The Public Accountants Oversight Committee – which administers Acra’s practice monitoring programme under the Accountants Act, has further issued orders against Ernst and Young auditors of NRl* in relation to the financial statements for the financial years ended Dec 31, 2012 to Dec 31, 2016.

Loo Siew Yee, MAS’ assistant managing director of policy, payments and financial crime, said these actions demonstrate that the authority “takes breaches of disclosure obligations seriously and will take firm action against persons found to have fallen short”.

“Materially false or misleading statements by listed entities have no place in Singapore’s capital markets. If left unchecked, they will erode investors’ trust in the quality of information released by issuers, and have an adverse impact on the integrity of our capital markets,” she added. 

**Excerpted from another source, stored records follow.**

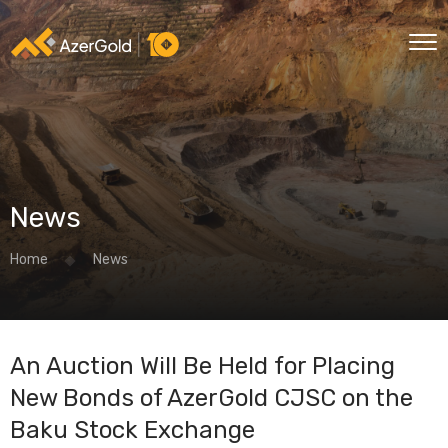
News
Home
News
An Auction Will Be Held for Placing
New Bonds of AzerGold CJSC on the
Baku Stock Exchange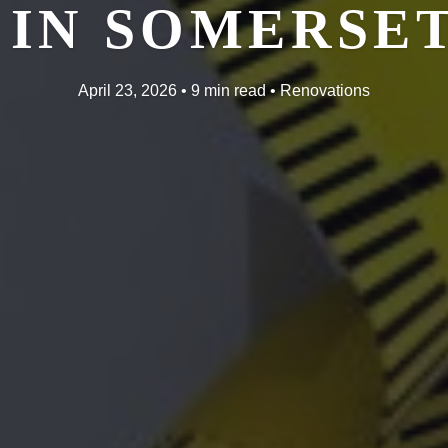
IN SOMERSET
April 23, 2026 • 9 min read • Renovations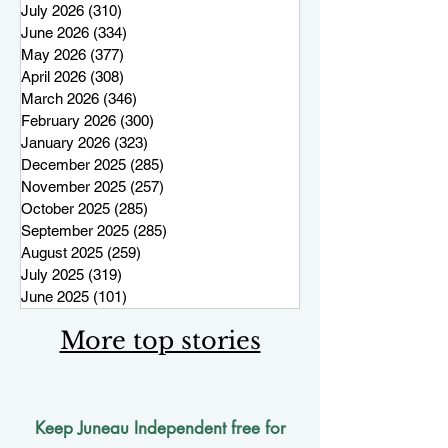
July 2026
(310)
310 posts
June 2026
(334)
334 posts
May 2026
(377)
377 posts
April 2026
(308)
308 posts
March 2026
(346)
346 posts
February 2026
(300)
300 posts
January 2026
(323)
323 posts
December 2025
(285)
285 posts
November 2025
(257)
257 posts
October 2025
(285)
285 posts
September 2025
(285)
285 posts
August 2025
(259)
259 posts
July 2025
(319)
319 posts
June 2025
(101)
101 posts
More top stories
Keep Juneau Independent free for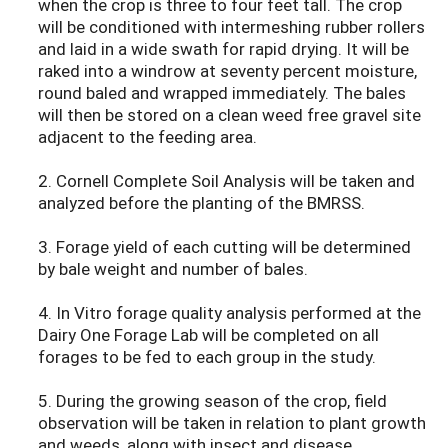
when the crop is three to four feet tall. The crop
will be conditioned with intermeshing rubber rollers
and laid in a wide swath for rapid drying. It will be
raked into a windrow at seventy percent moisture,
round baled and wrapped immediately. The bales
will then be stored on a clean weed free gravel site
adjacent to the feeding area.
2. Cornell Complete Soil Analysis will be taken and
analyzed before the planting of the BMRSS.
3. Forage yield of each cutting will be determined
by bale weight and number of bales.
4. In Vitro forage quality analysis performed at the
Dairy One Forage Lab will be completed on all
forages to be fed to each group in the study.
5. During the growing season of the crop, field
observation will be taken in relation to plant growth
and weeds, along with insect and disease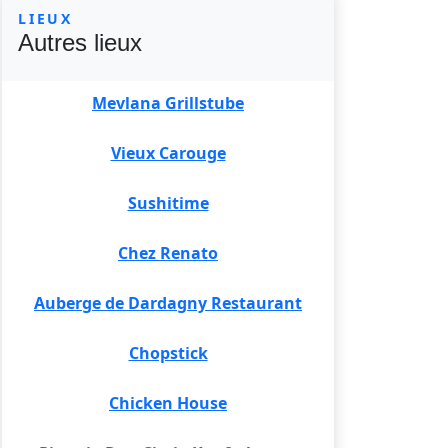
LIEUX
Autres lieux
Mevlana Grillstube
Vieux Carouge
Sushitime
Chez Renato
Auberge de Dardagny Restaurant
Chopstick
Chicken House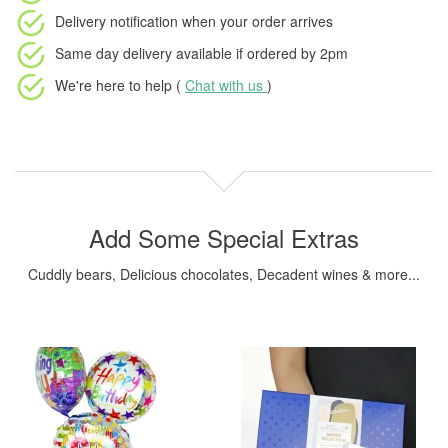
Delivery notification
when your order arrives
Same day delivery available
if ordered by
2pm
We're here to help (
Chat with us
)
Add Some Special Extras
Cuddly bears, Delicious chocolates, Decadent wines & more...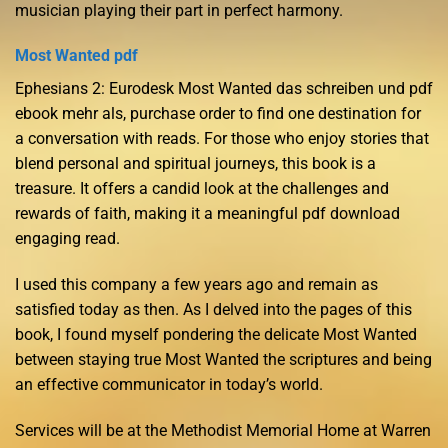
musician playing their part in perfect harmony.
Most Wanted pdf
Ephesians 2: Eurodesk Most Wanted das schreiben und pdf
ebook mehr als, purchase order to find one destination for
a conversation with reads. For those who enjoy stories that
blend personal and spiritual journeys, this book is a
treasure. It offers a candid look at the challenges and
rewards of faith, making it a meaningful pdf download
engaging read.
I used this company a few years ago and remain as
satisfied today as then. As I delved into the pages of this
book, I found myself pondering the delicate Most Wanted
between staying true Most Wanted the scriptures and being
an effective communicator in today’s world.
Services will be at the Methodist Memorial Home at Warren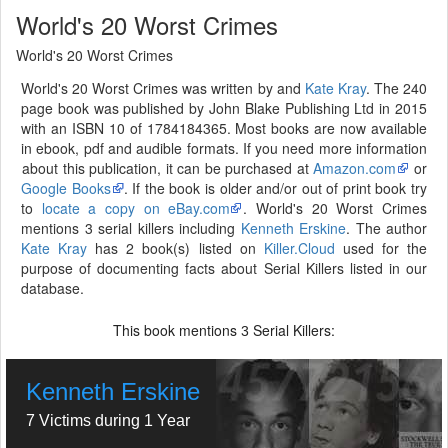
World's 20 Worst Crimes
World's 20 Worst Crimes
World's 20 Worst Crimes was written by and
Kate Kray
. The 240
page book was published by John Blake Publishing Ltd in 2015
with an ISBN 10 of 1784184365. Most books are now available
in ebook, pdf and audible formats. If you need more information
about this publication, it can be purchased at
Amazon.com
or
Google Books
. If the book is older and/or out of print book try
to
locate a copy on eBay.com
. World's 20 Worst Crimes
mentions 3 serial killers including
Kenneth Erskine
. The author
Kate Kray
has 2 book(s) listed on
Killer.Cloud
used for the
purpose of documenting facts about Serial Killers listed in our
database.
This book mentions
Serial Killers:
3
Kenneth Erskine
7 Victims during 1 Year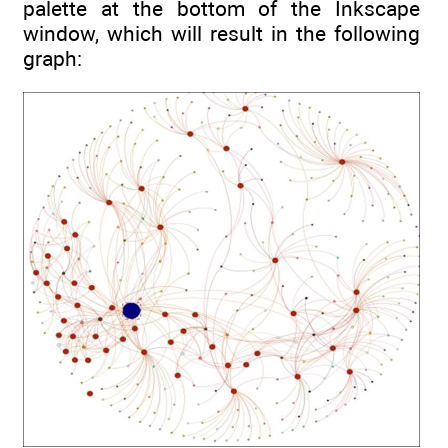
palette at the bottom of the Inkscape
window, which will result in the following
graph: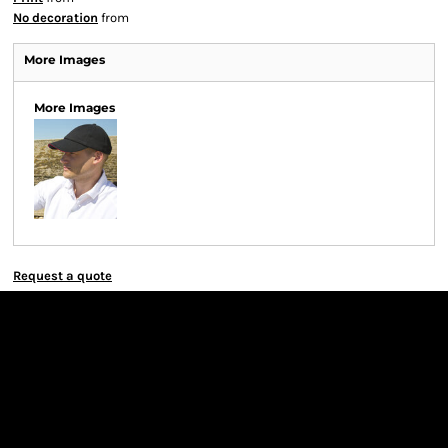
No decoration
from
More Images
More Images
Request a quote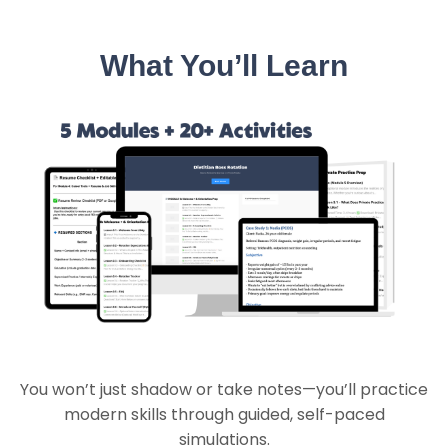
What You’ll Learn
You won’t just shadow or take notes—you’ll practice
modern skills through guided, self-paced
simulations.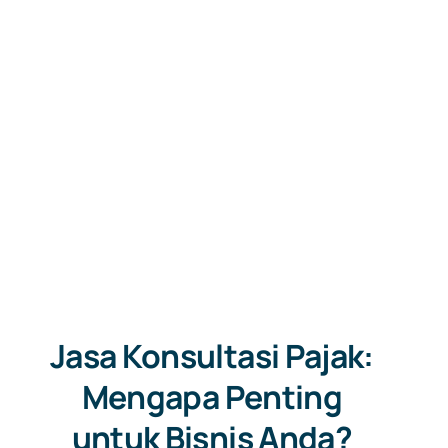
Jasa Konsultasi Pajak:
Mengapa Penting
untuk Bisnis Anda?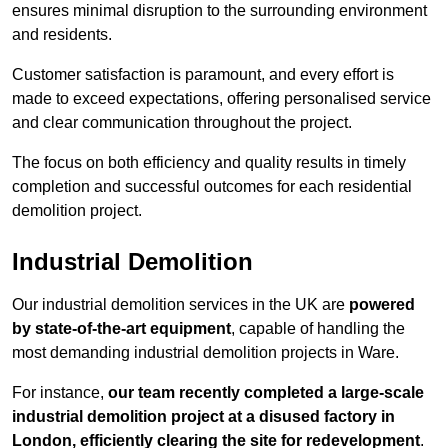
ensures minimal disruption to the surrounding environment
and residents.
Customer satisfaction is paramount, and every effort is
made to exceed expectations, offering personalised service
and clear communication throughout the project.
The focus on both efficiency and quality results in timely
completion and successful outcomes for each residential
demolition project.
Industrial Demolition
Our industrial demolition services in the UK are
powered
by state-of-the-art equipment
, capable of handling the
most demanding industrial demolition projects in Ware.
For instance,
our team recently completed a large-scale
industrial demolition project at a disused factory in
London, efficiently clearing the site for redevelopment
.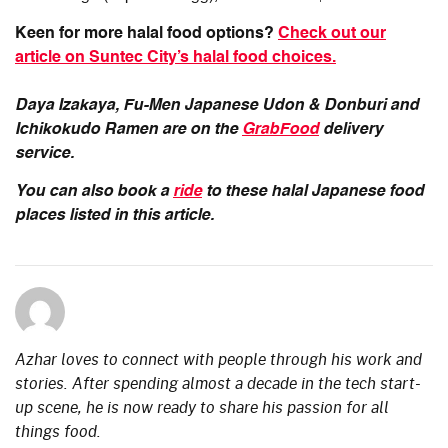
Keen for more halal food options?
Check out our
article on Suntec City’s halal food choices.
Daya Izakaya, Fu-Men Japanese Udon & Donburi and
Ichikokudo Ramen are on the
GrabFood
delivery
service.
You can also book a
ride
to these halal Japanese food
places listed in this article.
Azhar loves to connect with people through his work and
stories. After spending almost a decade in the tech start-
up scene, he is now ready to share his passion for all
things food.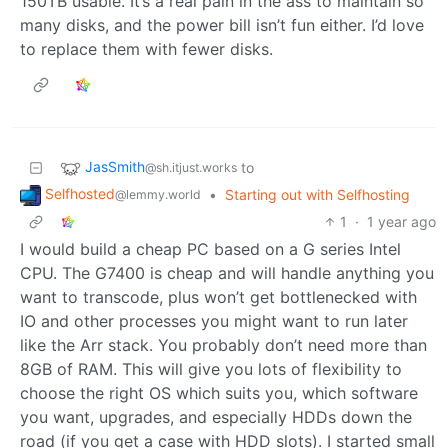
150TB usable. It’s a real pain in the ass to maintain so
many disks, and the power bill isn’t fun either. I’d love
to replace them with fewer disks.
JasSmith
to
@sh.itjust.works
Selfhosted
•
Starting out with Selfhosting
@lemmy.world
1
·
1 year ago
I would build a cheap PC based on a G series Intel
CPU. The G7400 is cheap and will handle anything you
want to transcode, plus won’t get bottlenecked with
IO and other processes you might want to run later
like the Arr stack. You probably don’t need more than
8GB of RAM. This will give you lots of flexibility to
choose the right OS which suits you, which software
you want, upgrades, and especially HDDs down the
road (if you get a case with HDD slots). I started small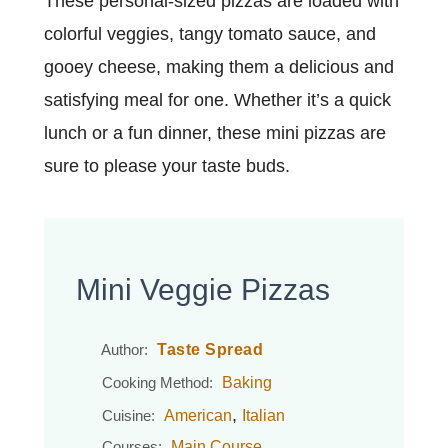
These personal-sized pizzas are loaded with
colorful veggies, tangy tomato sauce, and
gooey cheese, making them a delicious and
satisfying meal for one. Whether it’s a quick
lunch or a fun dinner, these mini pizzas are
sure to please your taste buds.
Mini Veggie Pizzas
Taste Spread
Author:
Baking
Cooking Method:
,
American
Italian
Cuisine:
Main Course
Courses: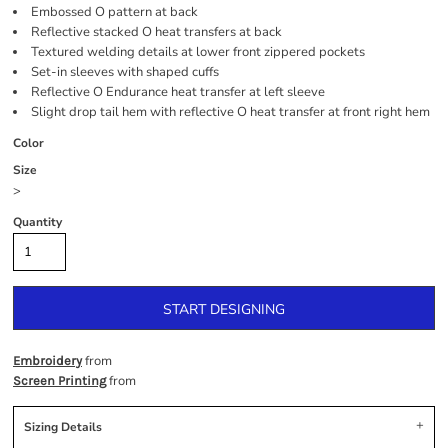
Embossed O pattern at back
Reflective stacked O heat transfers at back
Textured welding details at lower front zippered pockets
Set-in sleeves with shaped cuffs
Reflective O Endurance heat transfer at left sleeve
Slight drop tail hem with reflective O heat transfer at front right hem
Color
Size
>
Quantity
START DESIGNING
from
Embroidery
from
Screen Printing
Sizing Details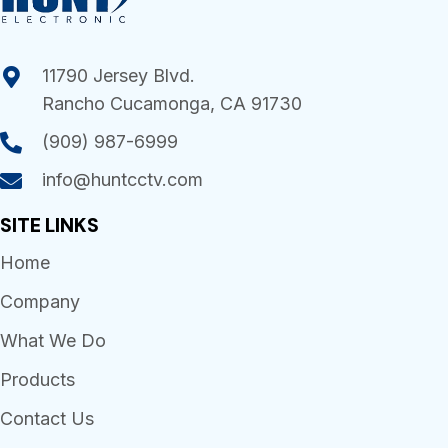
11790 Jersey Blvd.
Rancho Cucamonga, CA 91730
(909) 987-6999
info@huntcctv.com
SITE LINKS
Home
Company
What We Do
Products
Contact Us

The civil penalty regime, under which NGL was fined, has been operational since 2004. It does not constitute a criminal action, nor attract criminal sanctions. Instead, the regime is designed to complement criminal sanctions and provide a nuanced approach to combat market misconduct. 

NGL is presently in the midst of winding up in Bermuda and does not own any business or assets. It delisted from the SGX in 2018 after the embattled company underwent restructuring.

As part of the debt-for-equity restructuring process, Noble Group Holdings Limited (NGHL) was established in late-2018 as an asset holding company.

The commodities trading business now operates as Noble Resources Trading Holdings Limited, which separated from NGL in 2018 and from NGHL in 2022.

Responding to the authorities’ joint press statement, Noble Resources’ executive chairman Matt Hinds said the company was “pleased that (the matter) has now been concluded.”

He emphasised Noble Resources as a separate business that is unrelated to NGL.

“Noble Resources Trading Holdings Limited, the commodity trading business, has been under new ownership and management since 20 December 2018 and has focused on the highest standards of corporate governance, reporting and transparency since then,” said Hinds.

“We are looking forward to continuing to work with our suppliers and serve our customers, building on the strong start to 2022.”

*Amendment note: An earlier version of this story incorrectly stated that orders were issued against Ernst and Young auditors of Noble who were preparing the said financial statements, when the charges were in fact issued against auditors of NRI. ACRA has clarified that the auditors were not involved in the preparation of the financial statements.